There are several study limitations. First, as a convenience sample recruited online due to the ease of rapid administration, 72% were female, limiting the generalizability of findings to the broader adolescent population. The importance of sampling approach has been noted as a key concern during COVID-19 [25]. Follow-up studies should use diagnostic assessments, to provide an independent assessment of mental health. The study was cross sectional and so causal conclusions cannot be drawn.

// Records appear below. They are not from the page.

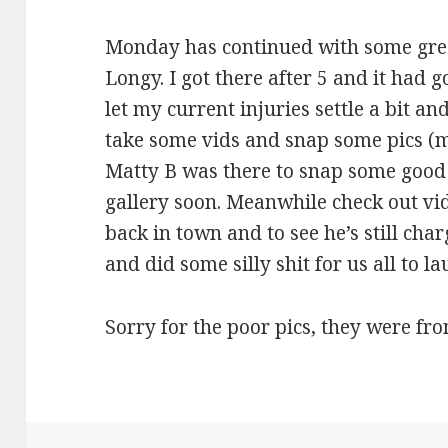
Monday has continued with some gre
Longy. I got there after 5 and it had g
let my current injuries settle a bit and
take some vids and snap some pics (
Matty B was there to snap some good p
gallery soon. Meanwhile check out vid
back in town and to see he’s still cha
and did some silly shit for us all to la
Sorry for the poor pics, they were fr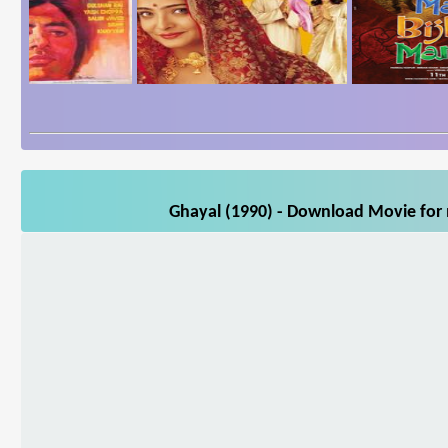
Ghayal (1990) - Download Movie for m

Despite these limitations, this study has provided insight into the impact of the COVID-19 pandemic on multiple facets of young people’s lives. Marked deterioration in the mental health of adolescents, evidenced by three quarters of respondents reporting a negative impact of the pandemic on mental health and almost half reporting psychological distress levels indicative of a probable mental illness (a twofold increase from pre-pandemic levels), emphasises the need for adequate infrastructure to support the mental health and recovery of this already vulnerable population. This study showed worse outcomes for those with pre-existing mental health conditions, further indicating the need for adequate services during times of crisis, but also the need for current treatments to provide young people with skills to manage their mental health during times of adversity.